原本是被該學派當做下任繼承人而進行培養的,但後來據說因為一個女人你背叛逃離了學派,並在離開學派前偷襲殺掉了自己的老師,盜取了自己學派的所有知識。我記得前幾天被收押的那具屍體上有著你們學派獨有的軀體扭曲術的痕跡,不是吧,你不會就是為了那個女人才叛逃學派的吧。

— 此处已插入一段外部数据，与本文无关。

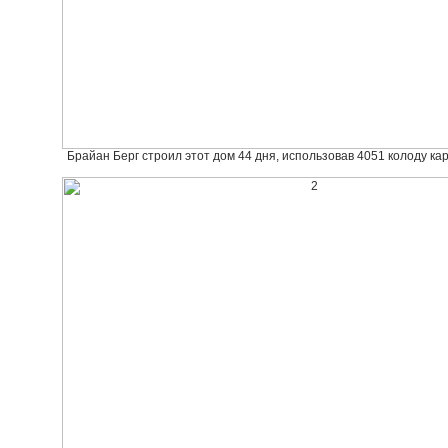
Брайан Берг строил этот дом 44 дня, использовав 4051 колоду кар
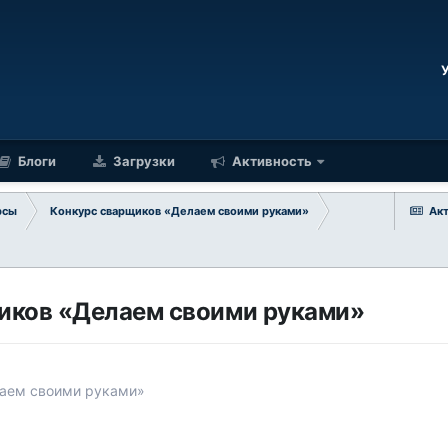
Блоги
Загрузки
Активность
рсы
Конкурс сварщиков «Делаем своими руками»
Ак
иков «Делаем своими руками»
аем своими руками»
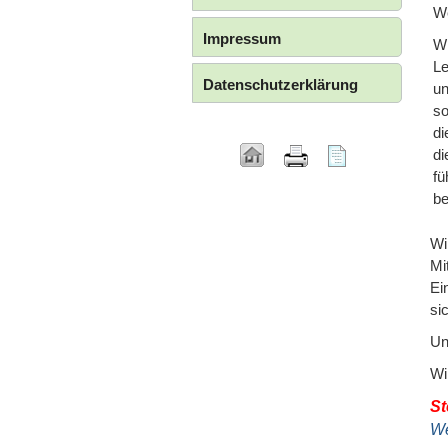
We
Impressum
Wi
Le
Datenschutzerklärung
un
so
di
di
fü
be
Wi
Mi
Ei
si
Un
Wi
St
We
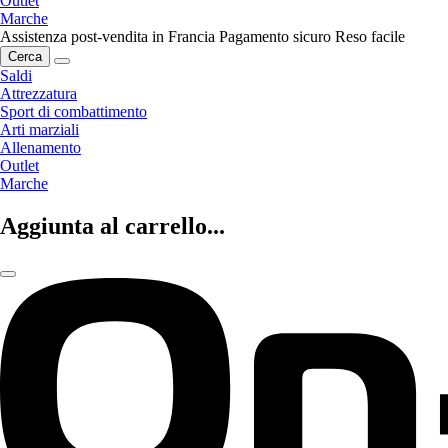
Outlet
Marche
Assistenza post-vendita in Francia
Pagamento sicuro
Reso facile
Cerca
Saldi
Attrezzatura
Sport di combattimento
Arti marziali
Allenamento
Outlet
Marche
Aggiunta al carrello...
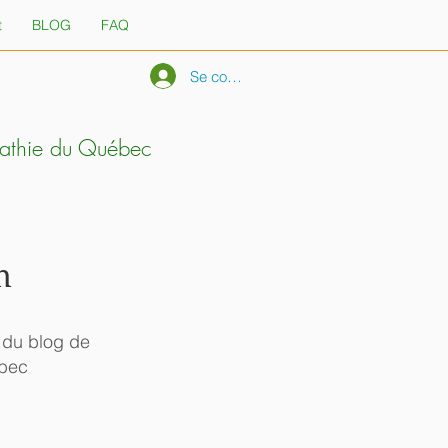
t
BLOG
FAQ
Se connecter
pathie du Québec
n
" du blog de
ébec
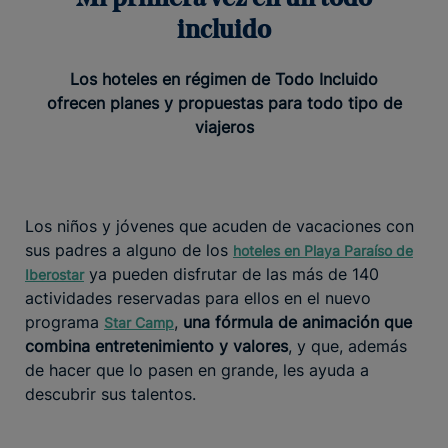
incluido
Los hoteles en régimen de Todo Incluido
ofrecen planes y propuestas para todo tipo de
viajeros
Los niños y jóvenes que acuden de vacaciones con
sus padres a alguno de los
hoteles en Playa Paraíso de
ya pueden disfrutar de las más de 140
Iberostar
actividades reservadas para ellos en el nuevo
programa
,
una fórmula de animación que
Star Camp
combina entretenimiento y valores
, y que, además
de hacer que lo pasen en grande, les ayuda a
descubrir sus talentos.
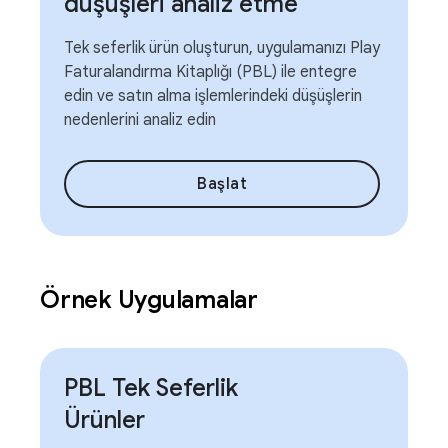
düşüşleri analiz etme
Tek seferlik ürün oluşturun, uygulamanızı Play
Faturalandırma Kitaplığı (PBL) ile entegre
edin ve satın alma işlemlerindeki düşüşlerin
nedenlerini analiz edin
Başlat
Örnek Uygulamalar
PBL Tek Seferlik
Ürünler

”
艾塞爾說著朝著賈維揶揄了一下。
賈維則已經趁著艾塞爾說話的時間將自己的軀體重新修復完畢,除了損失掉的右手和右腿還沒有修復完成外,他的身體幾乎基本恢復了健康。
聽到艾塞爾揶揄自己的話,他沒有表現出太過激動的神情,隻是冷笑了一下:“這個作派,原來是軍部那些走狗,你們不是天天吵著要為人類進步而征戰嗎,怎麼有空來管這點亂七八糟的小事。
而且我沒有記錯的話,這個國家的駐守者應該還沒有到期吧,你隨隨便便入侵其他駐守者的領域不怕被舉報嗎!”
艾塞爾聽了他說的話,差點笑的直不起身子:“你是想笑死我好逃離現場嗎,不得不說你的決策確實可能實現,在這以前我都沒有想過原來你們這些傢夥竟然如此的坐井觀天。
小子,你一個區區第三能階的小垃圾有什麼資格出讓第,真的是笑死我了。”
艾塞爾說著又大笑了起來,不過在笑聲中他的氣勢卻在不停的上升。感受到他不停上升的氣勢,賈維的表情也開始變得更加嚴肅起來。
“所以我才討厭你們這群隻知道在後方胡搞的傢夥,隻要是真正的去前線參加過戰爭的人,都不會為了一點點利益而在這個時間點上去找狂獅流派的麻煩啊!!”